Convincing downstream packaging plants to adopt the new film involved hands-on visits and technical walkthroughs—not just brochures or webinars. Technical reps spent weeks at major food and cosmetic plants, helping operators figure out sealing windows, twist retention, or print registration, sometimes learning as much from the floor staff as from our R&D docs. This approach earns us loyalty and keeps our formulations honest.
Production lines once churned out phthalate-laden film since cost and volume trumped environmental concern. With the new acetate films, regulators forced reform, but the market has shown there’s a way to keep product change meaningful without gutting performance. Our legal team keeps annual tabs on changing standards: EU REACH, RoHS, FDA, and emerging Asian standards on both plasticizers and film breakdown. We share batch QC data and migration test results so buyers avoid last-minute compliance surprises.
The public may never notice the line between petroleum-derived PVDC wrap and cellulose acetate, but those in compliance, QC, and marketing all feel the difference. Keeping parts per billion (ppb) migration results clean means our customers avoid product recalls, which once cost one bakery partner a million dollars in lost stock after their old acetate failed phthalate content checks. Tighter controls, real sourcing, and traceability deliver more than easy green claims. They keep the whole supply chain flowing when regulators call for proof.
The social and business pressure to cut plastic waste won’t fade soon. In the last year, new requests come in for industrial compost certs, home compost data, and microplastic count reports. We joined an inter-industry taskforce to set test standards, hoping to guide how new “bio” films perform in ocean and river water—tougher than any marketing tag. Field teams continue testing the latest film batches in different climates: the southern coast, high-mountain cold, and industrial park landfills. We’re honest about limits: cellulase and other environmental enzymes break down acetate faster in warm, moist conditions. In colder, dry landfill, breakdown slows, but our testing still shows dramatic speed-up over oil-based films.

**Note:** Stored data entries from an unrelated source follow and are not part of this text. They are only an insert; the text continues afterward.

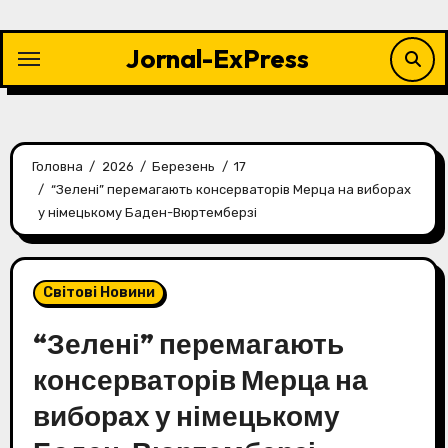
Перейти
до
Jornal-ExPress
контенту
Головна
2026
Березень
17
“Зелені” перемагають консерваторів Мерца на виборах
у німецькому Баден-Вюртемберзі
Світові Новини
“Зелені” перемагають
консерваторів Мерца на
виборах у німецькому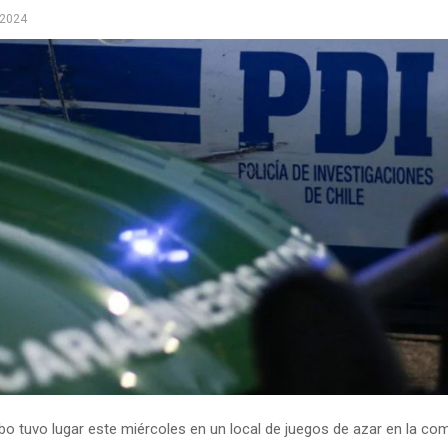
 2024
obo tuvo lugar este miércoles en un local de juegos de azar en la c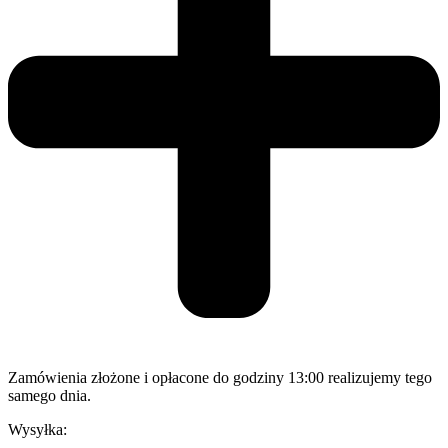
Zamówienia złożone i opłacone do godziny 13:00 realizujemy tego
samego dnia.
Wysyłka:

Continuous improvement shapes our every shift. We invest a part of every R&D dollar back into field testing and raw material audits. When wood pulp supply hiccupped during a recent market run-up, we doubled down on our mill partners—offering volume guarantees if they kept certification chain clean. Our partners in printing and converting can count on future collaboration, not just unit sales, when we roll out next-generation films.
We built this phthalate-free biodegradable cellulose acetate film out of need—ours, our customers’, and the larger market’s. By replacing problem plastics in food service, cosmetics, medical protectives, and specialty packaging, we make life easier for teams up and down the chain. Workers handle film that’s safer for them and their environment; buyers avoid compliance nightmares. Even the communities where our factories run see minor but real improvements: less industrial waste, fewer toxic discharges, and cleaner air from solvent recovery.
Our journey hasn’t just swapped one plastic for another. It brought change to equipment, training, and even daily shop culture. While greenwashing will always exist, our team keeps measurable, tangible results at the center—from lab to shopfloor to landfill or compost site. Biodegradable acetate film today reflects years of work, not slogans—and that’s a difference that stays with every roll shipped from our plant.